Warten auf Weihnachten:Runterzählen von 24

DIY Adventskalender von SNUG.STUDIO

Statt Türchen und Tütchen: die schicke, selbstgemachte Variante - eine Adventskalender- Waldlandschaft aus Tonpapier.

(Foto: SNUG.STUDIO/Nils Günther)

Adventskalender sind nicht nur deshalb eine super Erfindung, weil man gleich nach dem Aufstehen eine Überraschung bekommt und vor dem Frühstück Süßes essen kann. Sie haben auch noch einen Sinn.

Von Silke Stuck

Gegenüber steht ein hohes Haus mit vielen Fenstern. Es ist, bei Licht betrachtet, überhaupt nicht schön. Aber im Winter, wenn es früher dunkel wird, ist es wie ein Adventskalender. Dann gehen Lichter an und aus an den verschiedensten Stellen - so wie Türchen, die sich an 24 Dezembertagen in einem Adventskalender nacheinander öffnen. Und die so viel hinter sich verbergen.

Nicht nur Schokolade oder den vierten Glitzerradiergummi, den Anspitzer oder die Knisterbadeperlen, sondern immer auch ein wenig Vorfreude. Zu der gehört natürlich noch mehr: Kerzen stehen auf dem Tisch, und es riecht nach Vanille in der Wohnung, weil gestern wieder Plätzchen gebacken wurden.
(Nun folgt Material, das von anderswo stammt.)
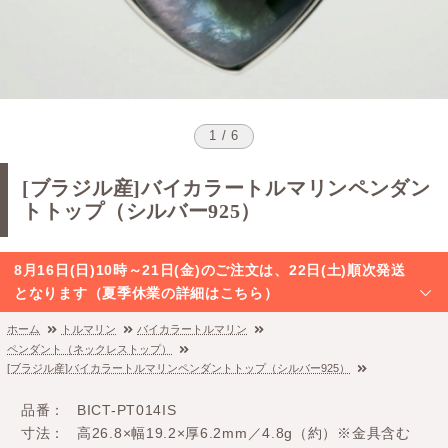
1 / 6
[ブラジル産]バイカラートルマリンペンダン
トトップ（シルバー925）
8月16日(日)10時～21日(金)のご注文は、22日(土)順次発送
となります（夏季休業の詳細はこちら）
ホーム
トルマリン
バイカラートルマリン
ペンダント（ネックレストップ）
[ブラジル産]バイカラートルマリンペンダントトップ（シルバー925）
品番
BICT-PT014IS
寸法
高26.8×幅19.2×厚6.2mm／4.8g（約）※金具含む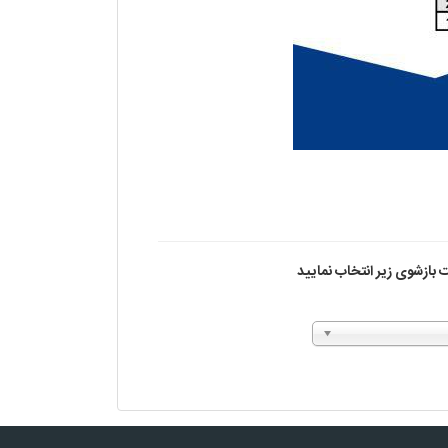
 بازشوی زیر انتخاب نمایید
Mindestens eine Kiste wird aus dem Keller oder vom Speicher geholt, in der lauter Sachen liegen, die man gut kennt, aber übers Jahr dann doch vergessen hatte. Dinge von irgendwoher, die alle eine Geschichte haben: die Engel mit den dicken Kleberändern, denen andauernd Arme und Flügel abbrechen, weil man sie ja immer anschauen muss und sie dann - sorry, echt aus Versehen! - so oft runtergefallen sind. Und der Wichtel vom letzten Weihnachtbasar. Sogar der Stern aus der Vorschule ist noch da. Den würde man heute hübscher basteln, aber die Erinnerungen hängen halt an dem einen.
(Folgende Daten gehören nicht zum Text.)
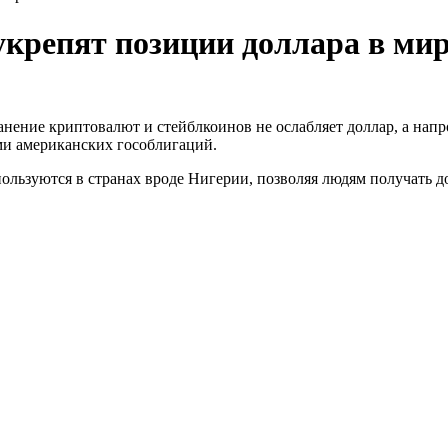
репят позиции доллара в ми
ение криптовалют и стейблкоинов не ослабляет доллар, а напро
ми американских гособлигаций.
ользуются в странах вроде Нигерии, позволяя людям получать д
Adventskalender gibt es bei Weitem noch nicht so lange, wie es Weihnachten gibt. Sie wurden erst vor rund 130 Jahren erfunden. Damals hängten sich die ersten Familien 24 Bilder an die Wand, um das Warten auf Weihnachten zu verkürzen. Manche malten auch 24 Kreidestriche an die Tür, die die Kinder dann einen nach dem anderen wieder wegwischen durften. Die ersten Kalender mit Schokolade oder Spielzeug gab es erst vor etwa 50 Jahren. Seitdem sind im Dezember sogar Süßigkeiten vor dem Frühstück erlaubt. Endlich ein Grund, gern im Dunkeln aufzustehen! Und in manchen Familien haben mittlerweile sogar die Eltern Adventskalender, weil es jetzt auch Bier-Adventskalender, welche mit Schminke oder Werkzeug gibt.

Gestritten wird im Dezember natürlich trotzdem. Oder erst recht. Denn Adventskalender und viel Schokolade bringen immer auch Unruhe zwischen Geschwister. Es muss geteilt werden oder getauscht, und manche fangen sogar an zu betrügen. Sie fühlen schon mal vor, was wohl im nächsten Säckchen steckt, schauen rein, popeln Nummern ab oder essen von hinten schon mal ein paar Türchen leer.

Wie schnell 24 Tage vorbeigehen, erkennt man daran, dass immer weniger Säckchen hängen und die Eltern öfter über herumliegende Süßigkeitenverpackungen meckern oder auf Anspitzer oder Knisterbadeperlen treten. Das Genialste allerdings an der Erfindung des Adventskalenders ist, dass man eigentlich gar nicht traurig sein muss, wenn er vorbei ist. Denn dann, immerhin, ist Weihnachten.